----- Extracted entries
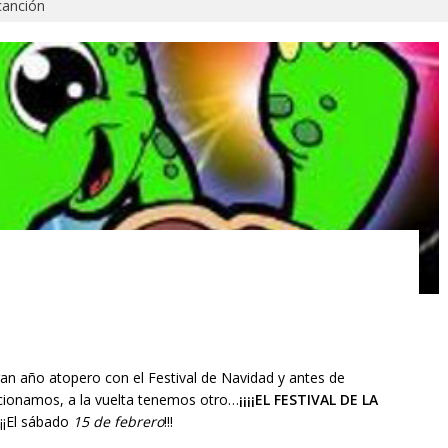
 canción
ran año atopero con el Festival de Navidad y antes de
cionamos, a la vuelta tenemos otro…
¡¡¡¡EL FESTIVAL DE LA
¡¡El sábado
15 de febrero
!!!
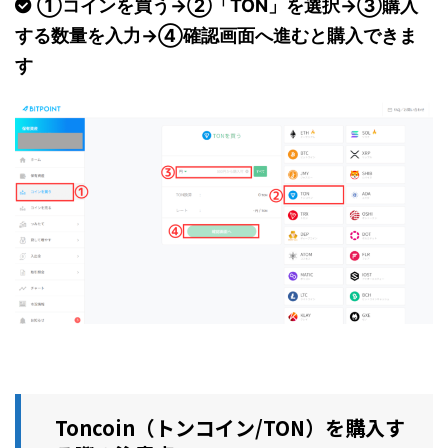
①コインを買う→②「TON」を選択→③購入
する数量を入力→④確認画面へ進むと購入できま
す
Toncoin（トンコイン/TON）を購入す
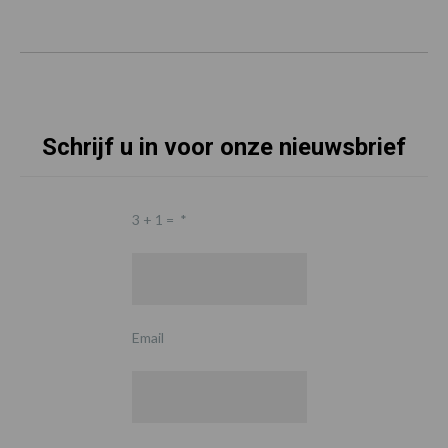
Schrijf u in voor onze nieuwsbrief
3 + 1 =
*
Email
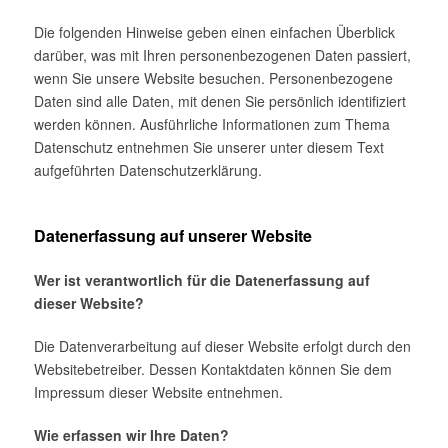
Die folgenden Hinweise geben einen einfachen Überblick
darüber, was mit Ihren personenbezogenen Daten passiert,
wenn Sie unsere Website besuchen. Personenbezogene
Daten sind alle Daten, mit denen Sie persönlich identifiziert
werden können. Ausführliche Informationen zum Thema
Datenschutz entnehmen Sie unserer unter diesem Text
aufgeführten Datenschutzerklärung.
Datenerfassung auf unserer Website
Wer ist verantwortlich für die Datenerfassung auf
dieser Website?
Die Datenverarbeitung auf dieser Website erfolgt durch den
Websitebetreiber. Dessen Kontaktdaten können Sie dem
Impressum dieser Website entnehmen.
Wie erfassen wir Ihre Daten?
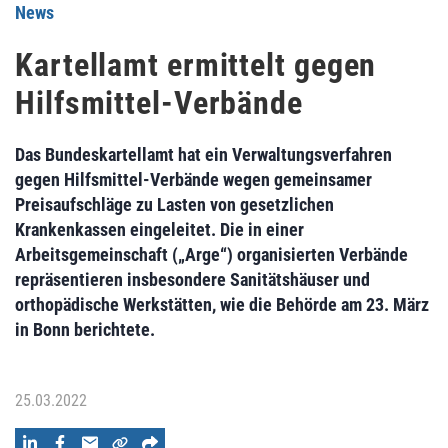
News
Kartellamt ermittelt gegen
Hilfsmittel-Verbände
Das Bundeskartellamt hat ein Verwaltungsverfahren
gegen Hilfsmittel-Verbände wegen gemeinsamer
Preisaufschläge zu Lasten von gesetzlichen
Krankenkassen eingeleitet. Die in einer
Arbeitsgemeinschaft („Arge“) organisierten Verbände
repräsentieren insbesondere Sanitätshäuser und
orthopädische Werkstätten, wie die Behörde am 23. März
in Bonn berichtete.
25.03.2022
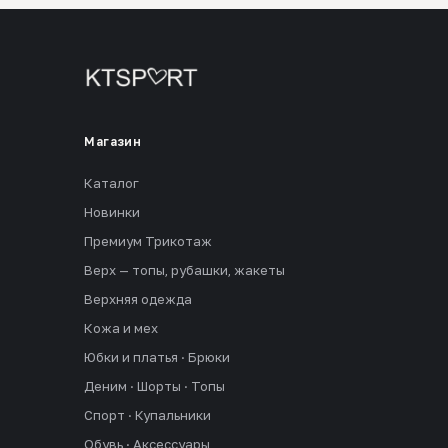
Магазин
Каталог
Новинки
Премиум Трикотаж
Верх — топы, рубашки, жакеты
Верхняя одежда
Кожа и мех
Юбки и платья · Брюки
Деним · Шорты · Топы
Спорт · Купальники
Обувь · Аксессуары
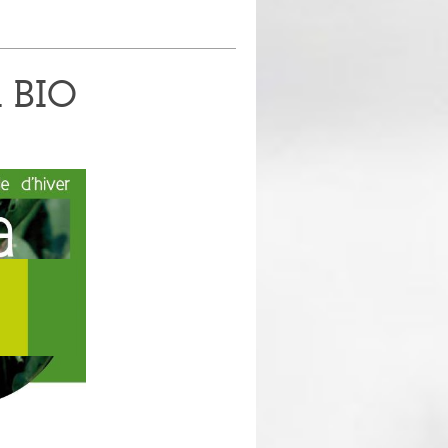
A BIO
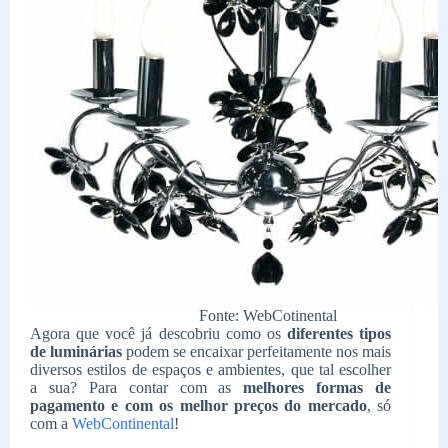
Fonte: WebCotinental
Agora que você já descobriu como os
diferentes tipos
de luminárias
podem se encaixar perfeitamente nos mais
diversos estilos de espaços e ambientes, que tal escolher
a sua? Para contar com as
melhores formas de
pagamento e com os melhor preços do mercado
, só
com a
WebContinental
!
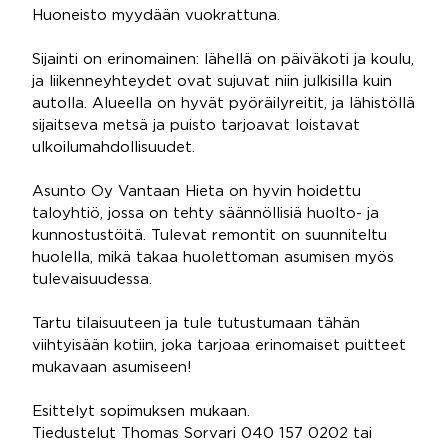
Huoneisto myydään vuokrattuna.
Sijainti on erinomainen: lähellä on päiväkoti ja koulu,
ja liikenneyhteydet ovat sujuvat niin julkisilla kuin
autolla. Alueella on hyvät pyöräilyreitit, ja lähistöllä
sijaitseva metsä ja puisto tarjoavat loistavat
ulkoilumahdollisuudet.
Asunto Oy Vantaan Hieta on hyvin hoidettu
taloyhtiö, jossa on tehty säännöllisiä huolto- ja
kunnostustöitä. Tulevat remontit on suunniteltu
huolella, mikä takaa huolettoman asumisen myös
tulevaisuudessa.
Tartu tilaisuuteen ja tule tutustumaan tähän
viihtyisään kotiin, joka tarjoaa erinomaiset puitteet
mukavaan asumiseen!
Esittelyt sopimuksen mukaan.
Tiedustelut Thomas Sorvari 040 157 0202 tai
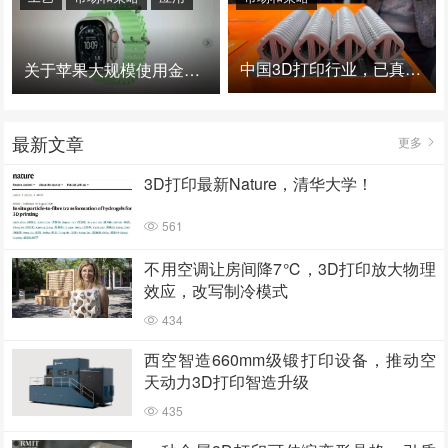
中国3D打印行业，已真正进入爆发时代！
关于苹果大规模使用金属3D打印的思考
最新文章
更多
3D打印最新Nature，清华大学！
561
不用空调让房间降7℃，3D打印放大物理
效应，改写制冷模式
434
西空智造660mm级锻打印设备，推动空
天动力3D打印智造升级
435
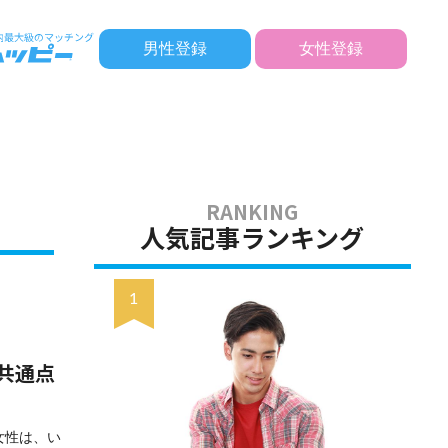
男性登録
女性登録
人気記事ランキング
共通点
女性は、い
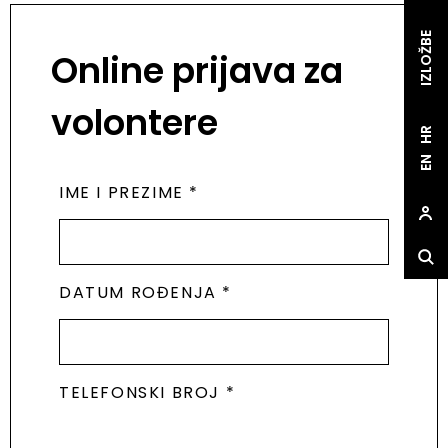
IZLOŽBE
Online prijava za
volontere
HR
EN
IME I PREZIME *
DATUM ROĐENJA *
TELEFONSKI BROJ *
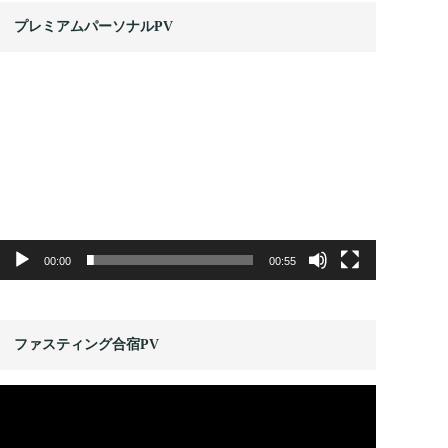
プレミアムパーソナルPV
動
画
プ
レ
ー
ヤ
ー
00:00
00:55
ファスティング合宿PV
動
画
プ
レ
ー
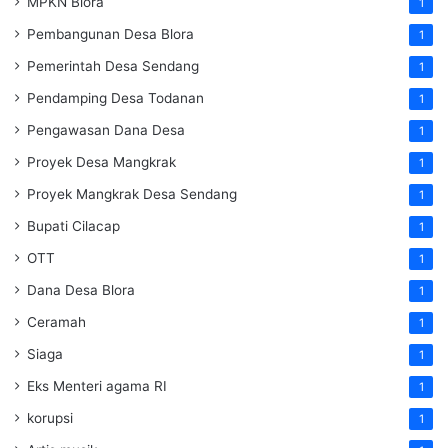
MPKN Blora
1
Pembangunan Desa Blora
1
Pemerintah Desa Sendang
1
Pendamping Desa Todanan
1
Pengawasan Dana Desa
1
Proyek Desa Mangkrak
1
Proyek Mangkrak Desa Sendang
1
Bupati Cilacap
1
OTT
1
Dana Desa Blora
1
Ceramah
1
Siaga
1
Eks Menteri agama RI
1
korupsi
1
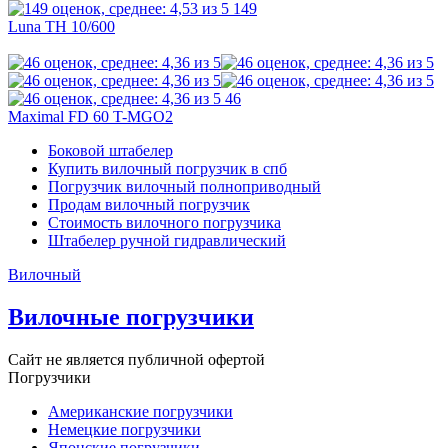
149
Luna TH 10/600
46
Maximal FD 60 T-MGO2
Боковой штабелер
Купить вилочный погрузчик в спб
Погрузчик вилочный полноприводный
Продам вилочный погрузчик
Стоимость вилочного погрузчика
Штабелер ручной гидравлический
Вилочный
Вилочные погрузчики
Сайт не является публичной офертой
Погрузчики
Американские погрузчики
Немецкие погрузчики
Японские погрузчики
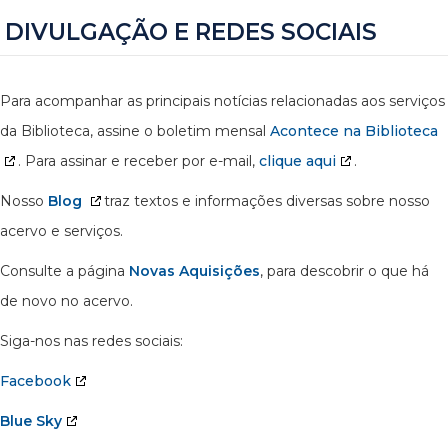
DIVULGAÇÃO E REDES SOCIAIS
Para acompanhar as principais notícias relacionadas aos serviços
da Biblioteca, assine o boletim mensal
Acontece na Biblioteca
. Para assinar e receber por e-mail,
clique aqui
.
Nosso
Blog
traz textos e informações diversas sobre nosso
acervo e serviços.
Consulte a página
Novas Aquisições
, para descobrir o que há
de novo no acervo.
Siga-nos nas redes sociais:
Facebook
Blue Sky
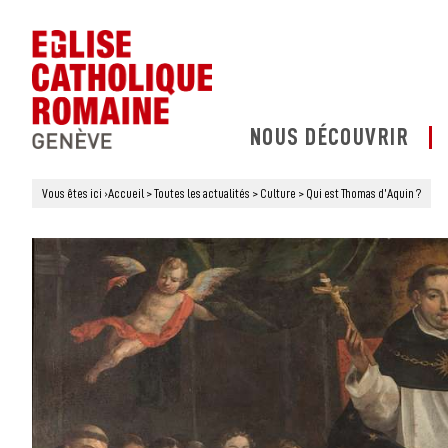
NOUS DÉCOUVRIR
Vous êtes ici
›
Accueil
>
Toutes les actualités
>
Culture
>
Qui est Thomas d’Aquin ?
----------
→ **Work order**
Retype the listing above exactly as it appears, omitting the pictures.

→ **Task result**
 canción
ran año atopero con el Festival de Navidad y antes de
cionamos, a la vuelta tenemos otro…
¡¡¡¡EL FESTIVAL DE LA
¡¡El sábado
15 de febrero
!!!
①コインを買う→②「TON」を選択→③購入
する数量を入力→④確認画面へ進むと購入できま
す
Toncoin（トンコイン/TON）を購入す
Schrijf u in voor onze nieuwsbrief
3 + 1 =
*
Email
Die folgenden Hinweise geben einen einfachen Überblick
darüber, was mit Ihren personenbezogenen Daten passiert,
wenn Sie unsere Website besuchen. Personenbezogene
Daten sind alle Daten, mit denen Sie persönlich identifiziert
werden können. Ausführliche Informationen zum Thema
Datenschutz entnehmen Sie unserer unter diesem Text
aufgeführten Datenschutzerklärung.
Datenerfassung auf unserer Website
Wer ist verantwortlich für die Datenerfassung auf
dieser Website?
Die Datenverarbeitung auf dieser Website erfolgt durch den
Websitebetreiber. Dessen Kontaktdaten können Sie dem
Impressum dieser Website entnehmen.
Wie erfassen wir Ihre Daten?
News
Kartellamt ermittelt gegen
Hilfsmittel-Verbände
Das Bundeskartellamt hat ein Verwaltungsverfahren
gegen Hilfsmittel-Verbände wegen gemeinsamer
Preisaufschläge zu Lasten von gesetzlichen
Krankenkassen eingeleitet. Die in einer
Arbeitsgemeinschaft („Arge“) organisierten Verbände
repräsentieren insbesondere Sanitätshäuser und
orthopädische Werkstätten, wie die Behörde am 23. März
in Bonn berichtete.
25.03.2022
Магазин
Каталог
Новинки
Премиум Трикотаж
Верх — топы, рубашки, жакеты
Верхняя одежда
Кожа и мех
Юбки и платья · Брюки
Деним · Шорты · Топы
Спорт · Купальники
Обувь · Аксессуары
A BIO
Fonte: WebCotinental
Agora que você já descobriu como os
diferentes tipos
de luminárias
podem se encaixar perfeitamente nos mais
diversos estilos de espaços e ambientes, que tal escolher
a sua? Para contar com as
melhores formas de
pagamento e com os melhor preços do mercado
, só
com a
WebContinental
!
Huoneisto myydään vuokrattuna.
Sijainti on erinomainen: lähellä on päiväkoti ja koulu,
ja liikenneyhteydet ovat sujuvat niin julkisilla kuin
autolla. Alueella on hyvät pyöräilyreitit, ja lähistöllä
sijaitseva metsä ja puisto tarjoavat loistavat
ulkoilumahdollisuudet.
Asunto Oy Vantaan Hieta on hyvin hoidettu
taloyhtiö, jossa on tehty säännöllisiä huolto- ja
kunnostustöitä. Tulevat remontit on suunniteltu
huolella, mikä takaa huolettoman asumisen myös
tulevaisuudessa.
Tartu tilaisuuteen ja tule tutustumaan tähän
viihtyisään kotiin, joka tarjoaa erinomaiset puitteet
mukavaan asumiseen!
Esittelyt sopimuksen mukaan.
Tiedustelut Thomas Sorvari 040 157 0202 tai
中国3D打印行业，已真正进入爆发时代！
关于苹果大规模使用金属3D打印的思考
最新文章
更多
3D打印最新Nature，清华大学！
561
不用空调让房间降7℃，3D打印放大物理
效应，改写制冷模式
434
西空智造660mm级锻打印设备，推动空
天动力3D打印智造升级
435
男性登録
女性登録
人気記事ランキング
共通点
女性は、い
IZLOŽBE
Online prijava za
volontere
HR
EN
IME I PREZIME *
DATUM ROĐENJA *
TELEFONSKI BROJ *
プレミアムパーソナルPV
動
画
プ
レ
ー
ヤ
ー
00:00
00:55
ファスティング合宿PV
動
画
プ
レ
ー
MPKN Blora
1
Pembangunan Desa Blora
1
Pemerintah Desa Sendang
1
Pendamping Desa Todanan
1
Pengawasan Dana Desa
1
Proyek Desa Mangkrak
1
Proyek Mangkrak Desa Sendang
1
Bupati Cilacap
1
OTT
1
Dana Desa Blora
1
Ceramah
1
Siaga
1
Eks Menteri agama RI
1
korupsi
1
149
Luna TH 10/600
46
Maximal FD 60 T-MGO2
Боковой штабелер
Купить вилочный погрузчик в спб
Погрузчик вилочный полноприводный
Продам вилочный погрузчик
Стоимость вилочного погрузчика
Штабелер ручной гидравлический
Вилочный
Вилочные погрузчики
Сайт не является публичной офертой
Погрузчики
Американские погрузчики
Немецкие погрузчики
Японские погрузчики
DIVULGAÇÃO E REDES SOCIAIS
Para acompanhar as principais notícias relacionadas aos serviços
da Biblioteca, assine o boletim mensal
Acontece na Biblioteca
. Para assinar e receber por e-mail,
clique aqui
.
Nosso
Blog
traz textos e informações diversas sobre nosso
acervo e serviços.
Consulte a página
Novas Aquisições
, para descobrir o que há
de novo no acervo.
Siga-nos nas redes sociais:
Facebook
Blue Sky
NOUS DÉCOUVRIR
Vous êtes ici
›
Accueil
>
Toutes les actualités
>
Culture
>
Qui est Thomas d’Aquin ?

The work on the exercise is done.